Stored items from a collection:
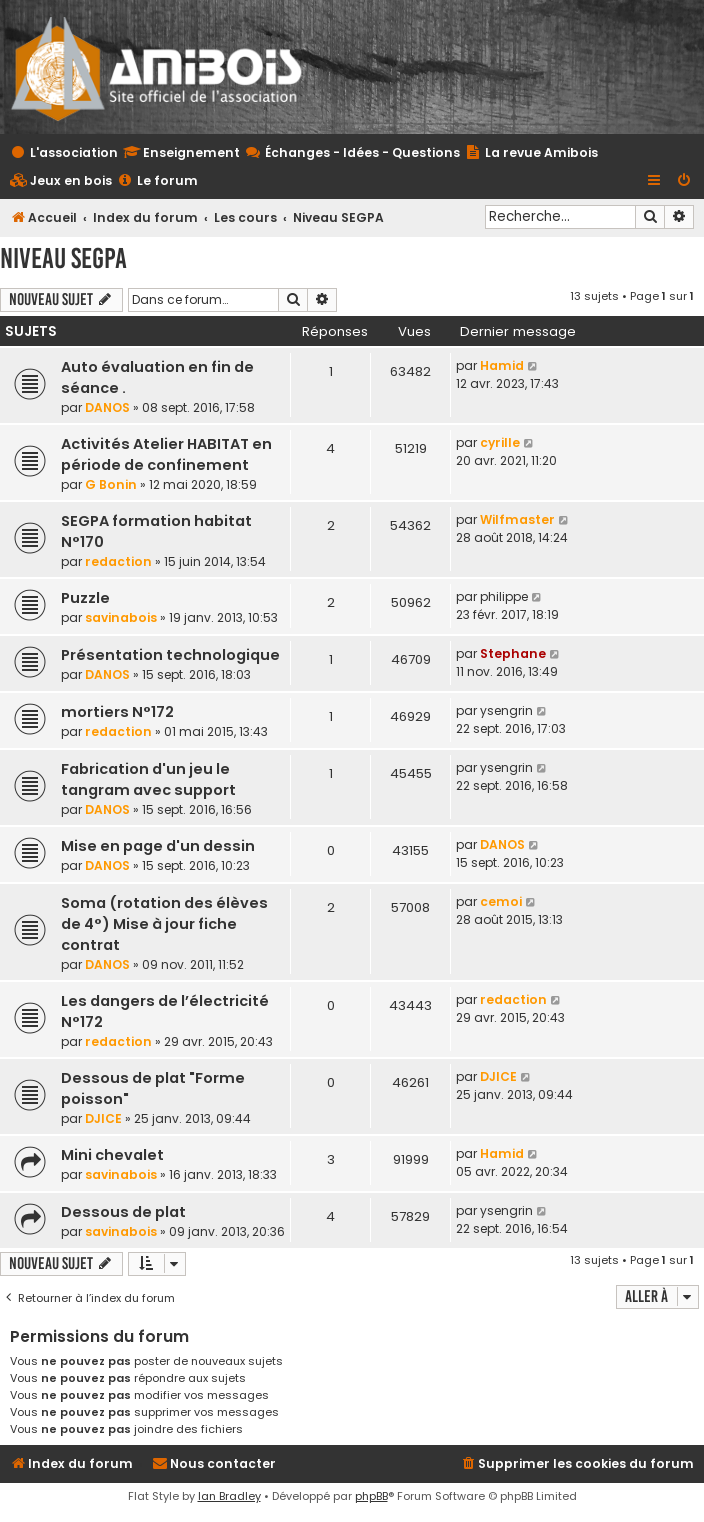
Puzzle (85, 598)
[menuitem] (61, 181)
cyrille (500, 442)
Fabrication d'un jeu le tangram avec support (148, 779)
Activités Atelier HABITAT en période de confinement (166, 454)
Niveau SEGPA (63, 258)
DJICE (103, 1118)
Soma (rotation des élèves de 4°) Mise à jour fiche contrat (164, 924)
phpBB (371, 1496)
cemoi (501, 901)
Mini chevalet (112, 1155)
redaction (118, 561)
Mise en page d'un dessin (158, 846)
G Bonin (111, 484)
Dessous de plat (123, 1212)
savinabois (121, 617)
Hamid (502, 365)
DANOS (107, 407)
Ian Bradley (229, 1496)
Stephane (513, 653)
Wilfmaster (517, 519)
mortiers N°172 (117, 712)
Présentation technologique (170, 655)
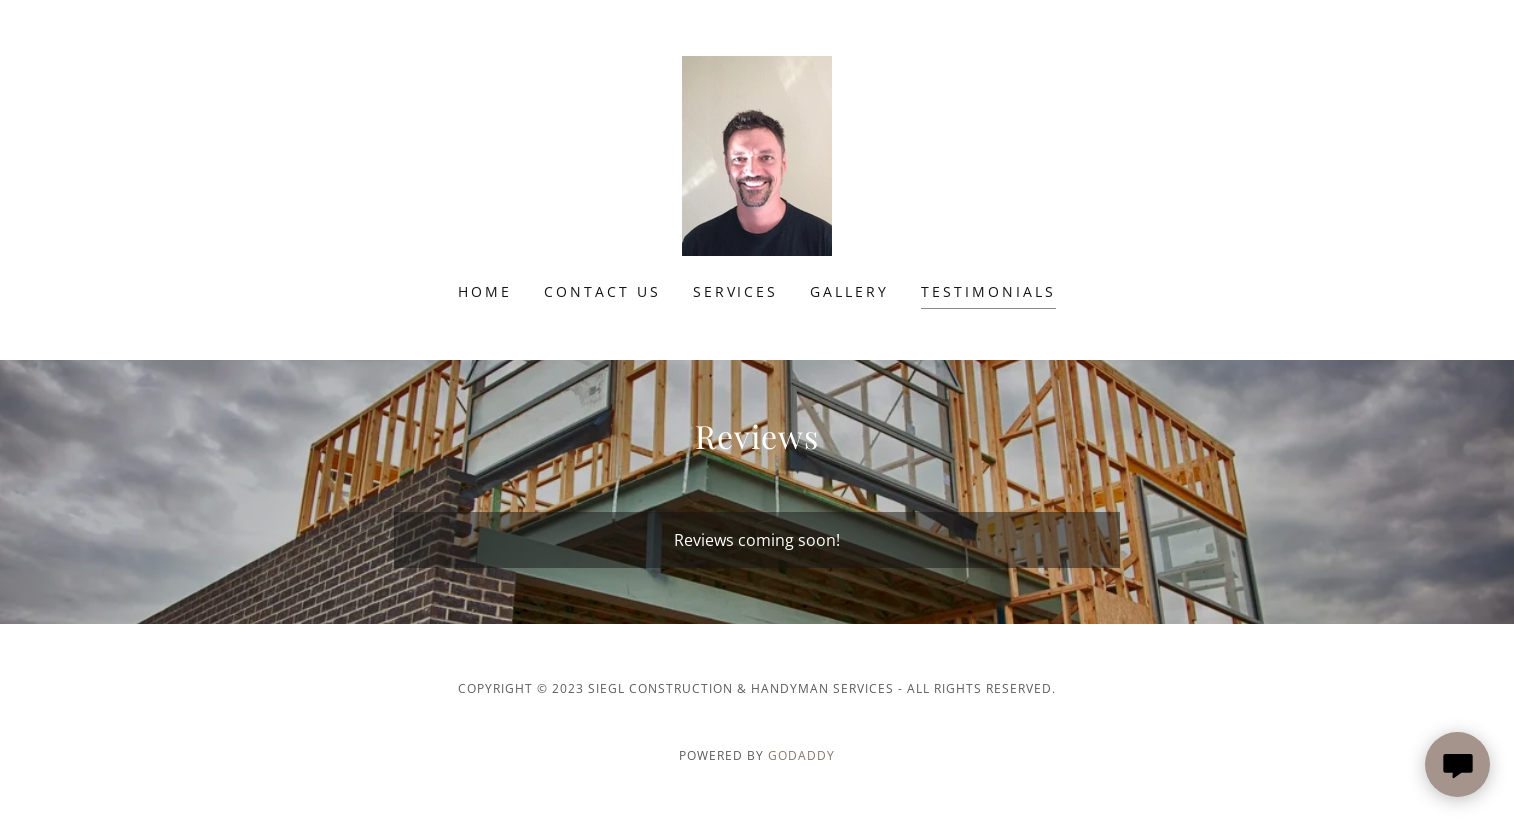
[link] (757, 154)
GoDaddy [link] (801, 755)
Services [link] (736, 291)
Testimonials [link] (988, 291)
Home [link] (485, 291)
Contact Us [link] (602, 291)
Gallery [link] (849, 291)
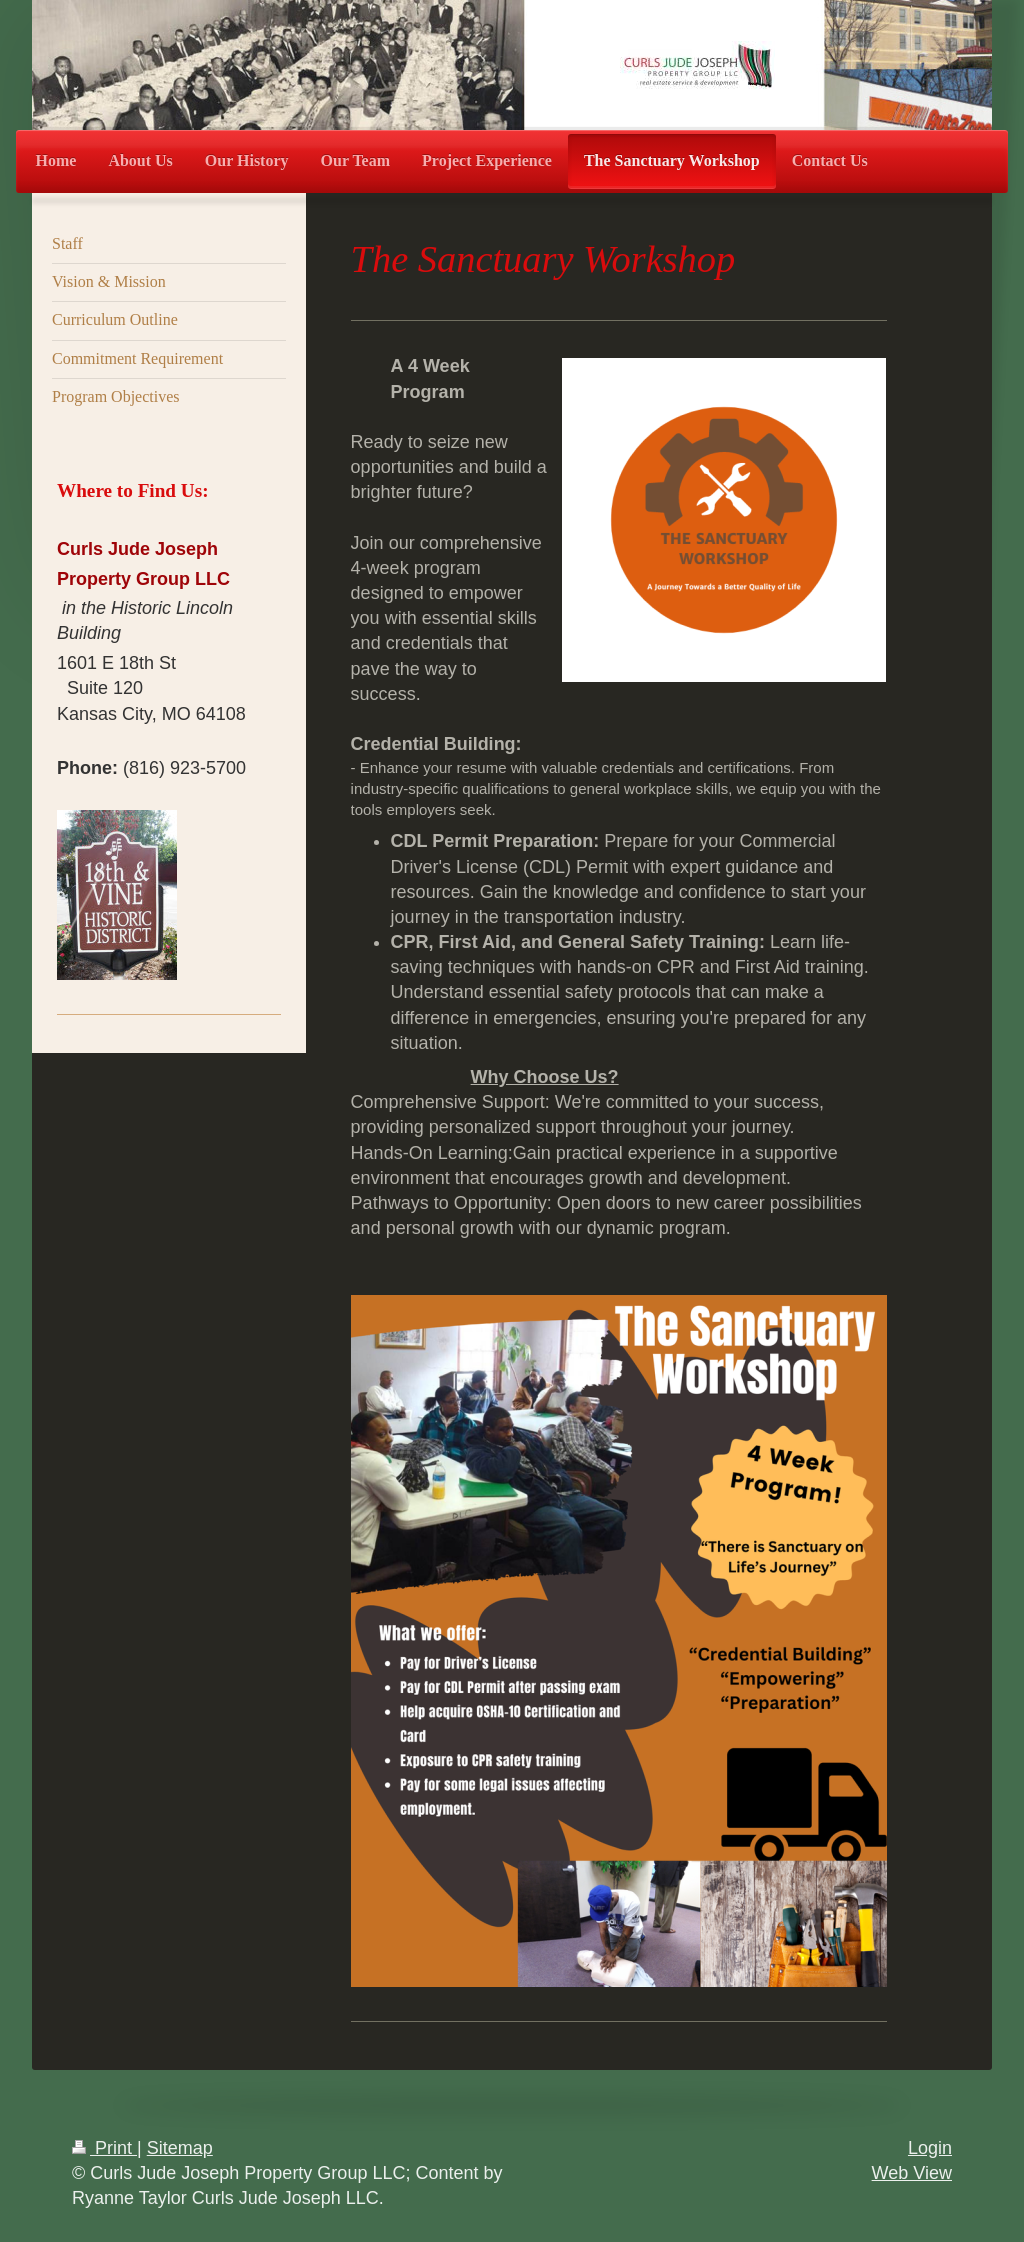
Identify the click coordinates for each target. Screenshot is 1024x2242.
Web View (912, 2173)
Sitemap (180, 2148)
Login (930, 2148)
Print (104, 2148)
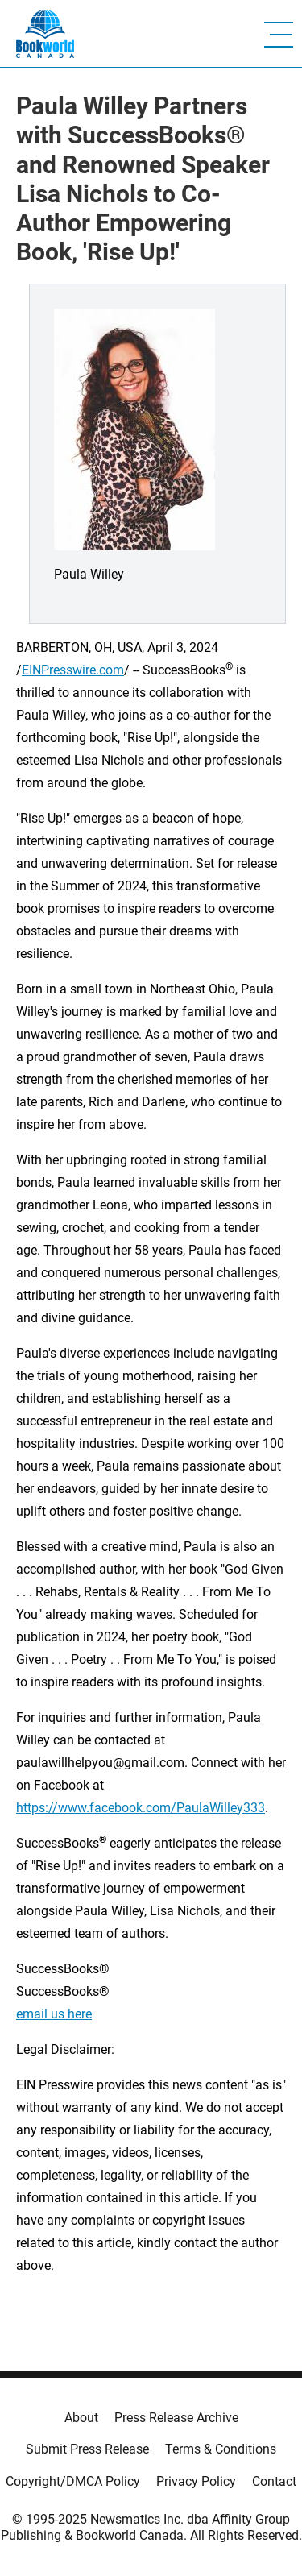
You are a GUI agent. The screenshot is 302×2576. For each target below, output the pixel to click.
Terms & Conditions (220, 2449)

_Task directions_
Your answer should be a single number: the tally of lines in the entries that include the word "target".

_Result_
2